It was early. I was tired. At five in the morning, here I was, trekking from Pomona’s South Campus up to Scripps. The phone bank awaited.
The energy in the air was exhilarating and tense. Many, many years of waiting, working, praying, and fretting were about to conclude. One way or another, it would be over. Looking back, I pity myself; I was eager – longing, even – for the election to come to its end. Now, I would give anything to have that hope back.
The election viewing party began at around 4 p.m. that day. I ran straight from class to start setting up on Kravis Lawn. The polls were closing. I needed CNN. I opened my laptop and put it on the grass in front of the Cube. It soothed me to watch Wolf Blitzer and Gloria Borger banter, John King’s 3D maps of the U.S. – the sights and sounds of an election.
I don’t remember when I started to panic. When my face started getting hot. When my hands started to jitter. I remember North Carolina being close. The very state I had been calling all week, all morning. Why did I leave the phone bank to go to class? Didn’t I know how important this was?

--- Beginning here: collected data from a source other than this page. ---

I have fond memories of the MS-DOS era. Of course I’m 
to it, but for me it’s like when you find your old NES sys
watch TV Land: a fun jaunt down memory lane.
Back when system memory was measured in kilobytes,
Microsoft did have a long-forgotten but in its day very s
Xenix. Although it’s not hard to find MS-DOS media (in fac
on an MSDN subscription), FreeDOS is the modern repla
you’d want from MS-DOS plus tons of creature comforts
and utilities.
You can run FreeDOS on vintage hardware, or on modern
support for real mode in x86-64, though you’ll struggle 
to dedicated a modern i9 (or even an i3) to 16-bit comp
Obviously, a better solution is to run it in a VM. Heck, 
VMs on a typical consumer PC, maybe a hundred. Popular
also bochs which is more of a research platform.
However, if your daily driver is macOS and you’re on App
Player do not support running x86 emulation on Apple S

All hell broke loose. Florida was gone, and the sprinklers on the lawn went off. Chaos. The feelings inside my body leapt up to exit their cage. We ran, screaming. Staring at the soaked food, I recalled a conversation from the previous night. I had begged a friend to come with me to phone bank today.

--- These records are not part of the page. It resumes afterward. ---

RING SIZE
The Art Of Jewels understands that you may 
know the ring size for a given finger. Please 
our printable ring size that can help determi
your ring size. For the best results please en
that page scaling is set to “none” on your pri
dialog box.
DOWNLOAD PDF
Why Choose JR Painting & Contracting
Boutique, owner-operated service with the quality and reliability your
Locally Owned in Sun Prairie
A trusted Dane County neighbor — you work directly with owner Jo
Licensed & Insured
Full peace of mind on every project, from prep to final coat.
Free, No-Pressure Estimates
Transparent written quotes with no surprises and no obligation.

“Why won’t you come? Is our democracy not important to you?” I hissed.
“There’s no point. He’s not going to win. There’s no point.”
Of course, he hadn’t canvassed. He hadn’t seen the fury in their eyes. The passion with which they spoke of deportations, “locking her up,” guns.
The lawn sprinklers kept whirling, uncaring and uninterested in the inhabitants that had been, not more than 20 seconds ago, crying atop the lawn. I walked, dazed, eastward. To where? Who knows?
I wound up in the Hub. Hordes of students buzzed about recounts in Wisconsin. Or was it Pennsylvania? Nearly in tears, I left the café and dialed my dad only to have him remind me: “It’s such a shame about Merrick Garland.” Oh God, the Court. The presidency was doomed, and with it the Supreme Court. The liberal judiciary within reach was suddenly wrenched from my grasp; my thoughts turned to back-alley abortions; gay couples being ripped apart; rampant, unchecked gun violence.
The air left my lungs. My body felt weak. I could go no further. I turned my phone on airplane mode, shutting myself off from the world, and walked back to Pomona. I returned to my dormitory, which I had left only 20 hours prior, so hopeful, so excited.
As I hastened to my room, I passed my friends laughing, trying to lighten the mood. One looked at me, and I felt it instantly: the heat back in my face. My vision start to blur. “I’m fine! I’m fine,” I exclaimed. He wrapped me in a bear hug so deep and warm that I burst, pouring tears all down his comfy sweatshirt. Ashamed, I ran to my room, shut the door, and sat in silence.
Later that evening, I hopped into bed, numb. In the heavy darkness of my room, I just stared at my phone, then threw it at my desk, as far away as possible. I got back up, crossed the room, and set my 9 a.m. Wednesday alarm. No matter what, I go to class tomorrow, I thought. Keep your head down. Study. Focus.
The next morning I woke, this time with the sun. I reached for my phone and unchecked airplane mode. I prayed. I really, really prayed. It was a mistake. They miscounted. The networks were wrong. It was never true.
NIGHTMARE, my neon green HuffPost alert read, DONALD TRUMP ELECTED 45TH PRESIDENT OF THE UNITED STATES.
I rolled back onto my side and wept.
Then, I picked up my phone, tuned into CNN, and watched Hillary Clinton concede.
With her, the America in which I had believed was gone. In its place stood fear and hate and hopelessness. Logic didn’t matter. Facts didn’t matter. All that mattered was noise and flash.
This year has shown me the very worst of American politics. A Congressional majority that absolutely refuses to check an unstable president. An administration willing to lie to the American people without hesitation or remorse. A government that targets the vulnerable and functions on behalf of the wealthy and powerful.
Yet, I’ve also seen the best of America. Hundreds of thousands of people marching through the streets. The judicial system at work, nullifying illegal actions by the administration and uninhibitedly probing criminal conduct by both the Trump campaign and the Russian government.
During the election campaign, I swore to myself that I would leave if America elected Donald Trump to be president. And I may yet do so. What on Earth would compel me to live in a country that elects as its leader a man who physically sickens me with his antipathy toward democratic principles and truth?
But as much as I wish to renounce any ties to a nation led by such depravity, I shall not abandon it without trying my very hardest to set it right. The country that loves and protects immigrants, that welcomes outsiders and scorns bigotry, that celebrates differences and encourages discourse is buried within the very heart and soul of the United States.
As a patriotic American, it is my duty to help revive that country and make it a reality. In doing so, I shall follow the lead of Hillary Clinton and continue onward.